### INSTRUCTIONS TO FOLLOW
Word for word, repeat the entries, minus the pictures.

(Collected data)

'''

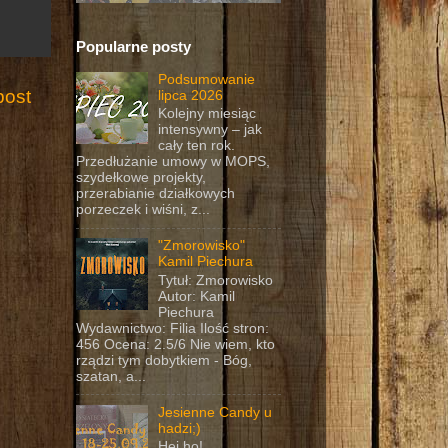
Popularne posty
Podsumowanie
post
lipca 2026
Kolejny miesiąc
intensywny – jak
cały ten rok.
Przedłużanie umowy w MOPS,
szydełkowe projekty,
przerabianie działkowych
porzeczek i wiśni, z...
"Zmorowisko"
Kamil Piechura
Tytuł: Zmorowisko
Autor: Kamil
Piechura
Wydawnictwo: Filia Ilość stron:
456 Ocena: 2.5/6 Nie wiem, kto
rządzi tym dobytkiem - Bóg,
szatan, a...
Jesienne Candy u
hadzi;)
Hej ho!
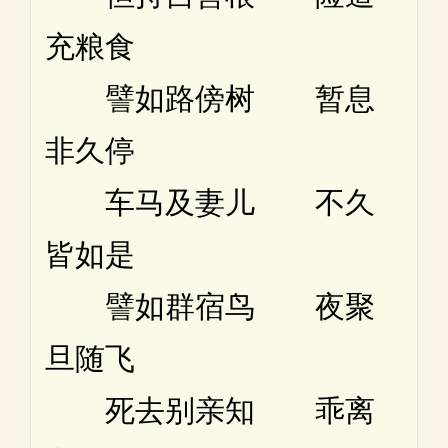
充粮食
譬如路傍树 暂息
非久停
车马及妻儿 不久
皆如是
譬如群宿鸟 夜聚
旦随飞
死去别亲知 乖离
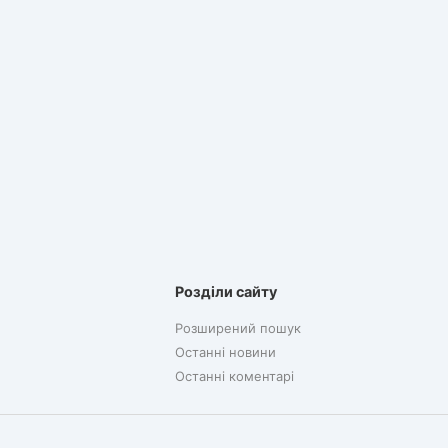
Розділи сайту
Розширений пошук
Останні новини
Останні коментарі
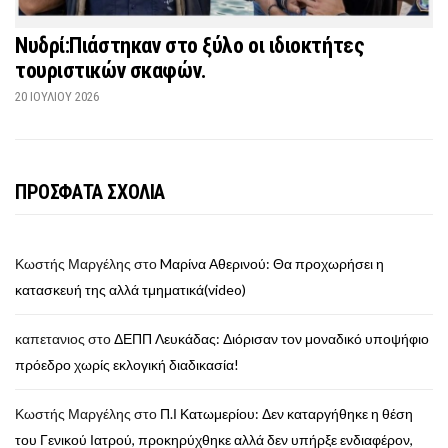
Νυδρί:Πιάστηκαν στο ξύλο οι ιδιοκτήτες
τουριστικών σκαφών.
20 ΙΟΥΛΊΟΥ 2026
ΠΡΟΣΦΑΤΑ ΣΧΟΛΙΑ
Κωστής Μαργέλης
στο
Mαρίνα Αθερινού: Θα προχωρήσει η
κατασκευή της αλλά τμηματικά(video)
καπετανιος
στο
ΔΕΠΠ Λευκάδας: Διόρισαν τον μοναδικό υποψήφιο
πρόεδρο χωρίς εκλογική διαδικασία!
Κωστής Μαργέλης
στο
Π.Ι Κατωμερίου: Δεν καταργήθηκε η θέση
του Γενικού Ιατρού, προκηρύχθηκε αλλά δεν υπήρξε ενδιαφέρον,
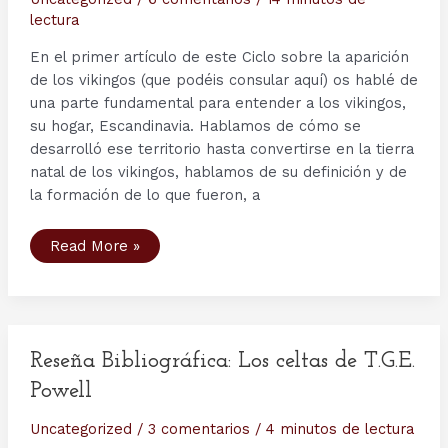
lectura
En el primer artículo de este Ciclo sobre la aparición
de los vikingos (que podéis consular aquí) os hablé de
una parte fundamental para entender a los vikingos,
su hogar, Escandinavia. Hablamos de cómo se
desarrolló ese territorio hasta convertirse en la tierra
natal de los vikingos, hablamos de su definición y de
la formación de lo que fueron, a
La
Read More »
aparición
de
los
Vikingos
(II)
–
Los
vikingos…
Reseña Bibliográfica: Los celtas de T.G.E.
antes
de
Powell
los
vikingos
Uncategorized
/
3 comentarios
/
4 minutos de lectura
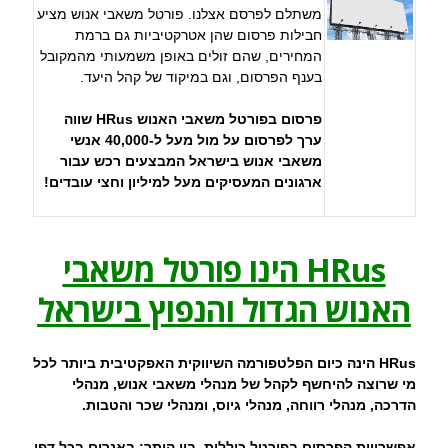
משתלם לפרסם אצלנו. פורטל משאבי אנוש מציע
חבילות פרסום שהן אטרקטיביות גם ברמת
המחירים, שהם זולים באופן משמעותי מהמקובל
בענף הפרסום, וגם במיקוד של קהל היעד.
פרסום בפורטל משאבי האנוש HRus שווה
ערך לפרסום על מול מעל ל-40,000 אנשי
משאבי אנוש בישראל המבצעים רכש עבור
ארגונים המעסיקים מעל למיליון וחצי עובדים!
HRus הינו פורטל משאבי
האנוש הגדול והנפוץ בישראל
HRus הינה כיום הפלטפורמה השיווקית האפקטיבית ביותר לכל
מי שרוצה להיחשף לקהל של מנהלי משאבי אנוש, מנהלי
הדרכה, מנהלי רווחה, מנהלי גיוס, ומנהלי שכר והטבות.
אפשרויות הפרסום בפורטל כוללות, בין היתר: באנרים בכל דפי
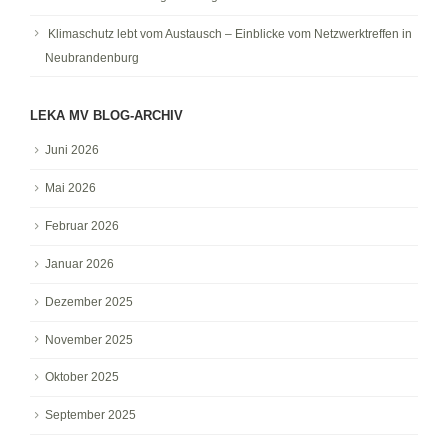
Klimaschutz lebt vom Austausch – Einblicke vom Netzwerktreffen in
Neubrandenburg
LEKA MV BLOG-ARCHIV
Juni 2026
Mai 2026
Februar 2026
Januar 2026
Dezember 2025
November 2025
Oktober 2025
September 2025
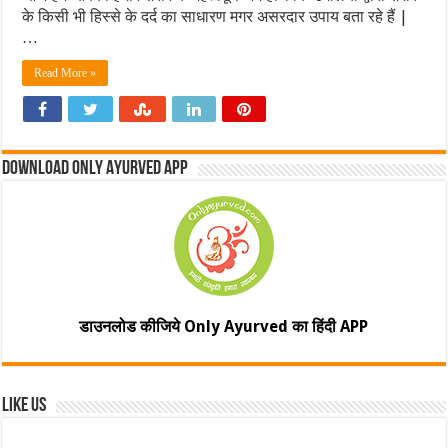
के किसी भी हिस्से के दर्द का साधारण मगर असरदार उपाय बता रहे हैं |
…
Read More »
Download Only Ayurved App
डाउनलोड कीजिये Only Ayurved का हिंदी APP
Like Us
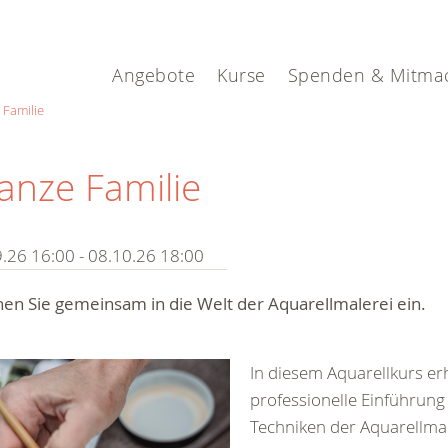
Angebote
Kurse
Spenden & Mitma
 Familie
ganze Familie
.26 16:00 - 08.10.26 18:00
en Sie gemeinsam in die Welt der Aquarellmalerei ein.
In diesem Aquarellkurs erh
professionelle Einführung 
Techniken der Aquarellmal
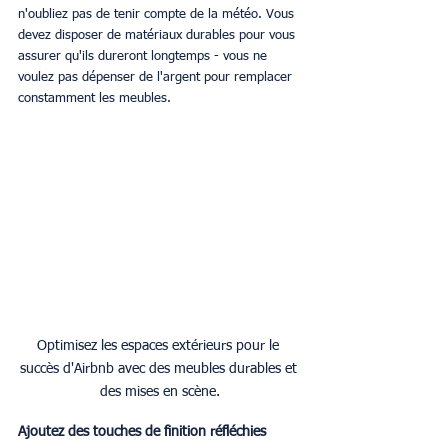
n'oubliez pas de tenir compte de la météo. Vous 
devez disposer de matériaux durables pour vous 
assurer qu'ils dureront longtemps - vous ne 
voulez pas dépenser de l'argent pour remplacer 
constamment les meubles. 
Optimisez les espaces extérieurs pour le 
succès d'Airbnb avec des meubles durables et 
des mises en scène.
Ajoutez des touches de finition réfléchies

'''

### PROBLEM SOLUTION
Popularne posty
Podsumowanie
post
lipca 2026
Kolejny miesiąc
intensywny – jak
cały ten rok.
Przedłużanie umowy w MOPS,
szydełkowe projekty,
przerabianie działkowych
porzeczek i wiśni, z...
"Zmorowisko"
Kamil Piechura
Tytuł: Zmorowisko
Autor: Kamil
Piechura
Wydawnictwo: Filia Ilość stron:
456 Ocena: 2.5/6 Nie wiem, kto
rządzi tym dobytkiem - Bóg,
szatan, a...
Jesienne Candy u
hadzi;)
Hej ho!
充粮食
譬如路傍树 暂息
非久停
车马及妻儿 不久
皆如是
譬如群宿鸟 夜聚
旦随飞
死去别亲知 乖离
Розділи сайту
Розширений пошук
Останні новини
Останні коментарі
Νυδρί:Πιάστηκαν στο ξύλο οι ιδιοκτήτες
τουριστικών σκαφών.
20 ΙΟΥΛΊΟΥ 2026
ΠΡΟΣΦΑΤΑ ΣΧΟΛΙΑ
Κωστής Μαργέλης
στο
Mαρίνα Αθερινού: Θα προχωρήσει η
κατασκευή της αλλά τμηματικά(video)
καπετανιος
στο
ΔΕΠΠ Λευκάδας: Διόρισαν τον μοναδικό υποψήφιο
πρόεδρο χωρίς εκλογική διαδικασία!
Κωστής Μαργέλης
στο
Π.Ι Κατωμερίου: Δεν καταργήθηκε η θέση
του Γενικού Ιατρού, προκηρύχθηκε αλλά δεν υπήρξε ενδιαφέρον,
lectura
En el primer artículo de este Ciclo sobre la aparición
de los vikingos (que podéis consular aquí) os hablé de
una parte fundamental para entender a los vikingos,
su hogar, Escandinavia. Hablamos de cómo se
desarrolló ese territorio hasta convertirse en la tierra
natal de los vikingos, hablamos de su definición y de
la formación de lo que fueron, a
La
Read More »
aparición
de
los
Vikingos
(II)
–
Los
vikingos…
Reseña Bibliográfica: Los celtas de T.G.E.
antes
de
Powell
los
vikingos
Uncategorized
/
3 comentarios
/
4 minutos de lectura
משתלם לפרסם אצלנו. פורטל משאבי אנוש מציע
חבילות פרסום שהן אטרקטיביות גם ברמת
המחירים, שהם זולים באופן משמעותי מהמקובל
בענף הפרסום, וגם במיקוד של קהל היעד.
פרסום בפורטל משאבי האנוש HRus שווה
ערך לפרסום על מול מעל ל-40,000 אנשי
משאבי אנוש בישראל המבצעים רכש עבור
ארגונים המעסיקים מעל למיליון וחצי עובדים!
HRus הינו פורטל משאבי
האנוש הגדול והנפוץ בישראל
HRus הינה כיום הפלטפורמה השיווקית האפקטיבית ביותר לכל
מי שרוצה להיחשף לקהל של מנהלי משאבי אנוש, מנהלי
הדרכה, מנהלי רווחה, מנהלי גיוס, ומנהלי שכר והטבות.
אפשרויות הפרסום בפורטל כוללות, בין היתר: באנרים בכל דפי
Klimaschutz lebt vom Austausch – Einblicke vom Netzwerktreffen in
Neubrandenburg
LEKA MV BLOG-ARCHIV
Juni 2026
Mai 2026
Februar 2026
Januar 2026
Dezember 2025
November 2025
Oktober 2025
September 2025
के किसी भी हिस्से के दर्द का साधारण मगर असरदार उपाय बता रहे हैं |
…
Read More »
Download Only Ayurved App
डाउनलोड कीजिये Only Ayurved का हिंदी APP
Like Us
Angebote
Kurse
Spenden & Mitma
 Familie
ganze Familie
.26 16:00 - 08.10.26 18:00
en Sie gemeinsam in die Welt der Aquarellmalerei ein.
In diesem Aquarellkurs erh
professionelle Einführung 
Techniken der Aquarellmal
n'oubliez pas de tenir compte de la météo. Vous 
devez disposer de matériaux durables pour vous 
assurer qu'ils dureront longtemps - vous ne 
voulez pas dépenser de l'argent pour remplacer 
constamment les meubles. 
Optimisez les espaces extérieurs pour le 
succès d'Airbnb avec des meubles durables et 
des mises en scène.
Ajoutez des touches de finition réfléchies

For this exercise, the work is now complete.